___ EXTRACTED RECORDS ___

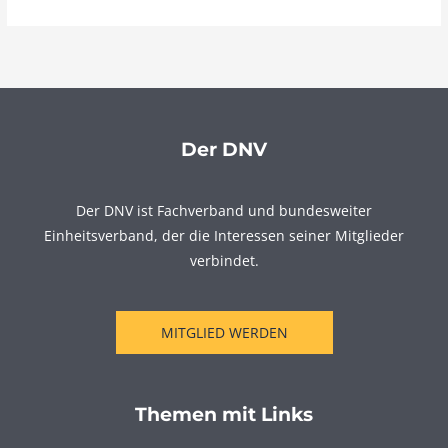
Der DNV
Der DNV ist Fachverband und bundesweiter
Einheitsverband, der die Interessen seiner Mitglieder
verbindet.
MITGLIED WERDEN
Themen mit Links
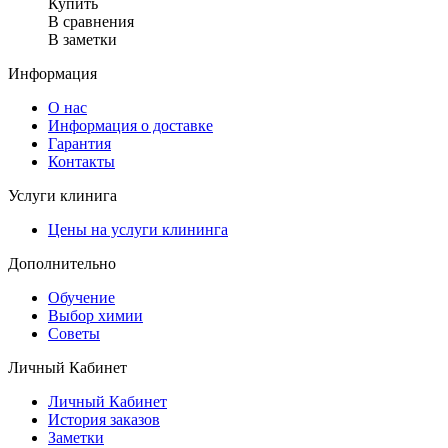
Купить
В сравнения
В заметки
Информация
О нас
Информация о доставке
Гарантия
Контакты
Услуги клинига
Цены на услуги клининга
Дополнительно
Обучение
Выбор химии
Советы
Личный Кабинет
Личный Кабинет
История заказов
Заметки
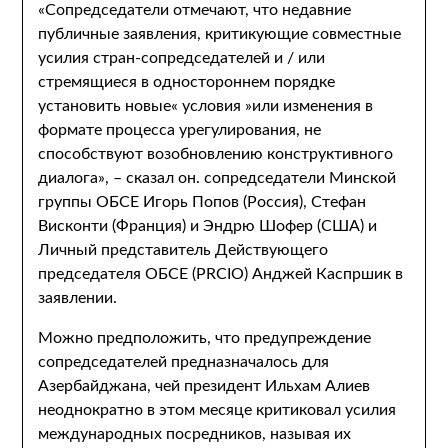
«Сопредседатели отмечают, что недавние
публичные заявления, критикующие совместные
усилия стран-сопредседателей и / или
стремящиеся в одностороннем порядке
установить новые« условия »или изменения в
формате процесса урегулирования, не
способствуют возобновлению конструктивного
диалога», – сказал он. сопредседатели Минской
группы ОБСЕ Игорь Попов (Россия), Стефан
Висконти (Франция) и Эндрю Шофер (США) и
Личный представитель Действующего
председателя ОБСЕ (PRCIO) Анджей Каспршик в
заявлении.
Можно предположить, что предупреждение
сопредседателей предназначалось для
Азербайджана, чей президент Ильхам Алиев
неоднократно в этом месяце критиковал усилия
международных посредников, называя их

___

TASK STATEMENT:
Copy out each line of the records above that includes "ОБСЕ".

RESPONSE BELOW:
группы ОБСЕ Игорь Попов (Россия), Стефан
председателя ОБСЕ (PRCIO) Анджей Каспршик в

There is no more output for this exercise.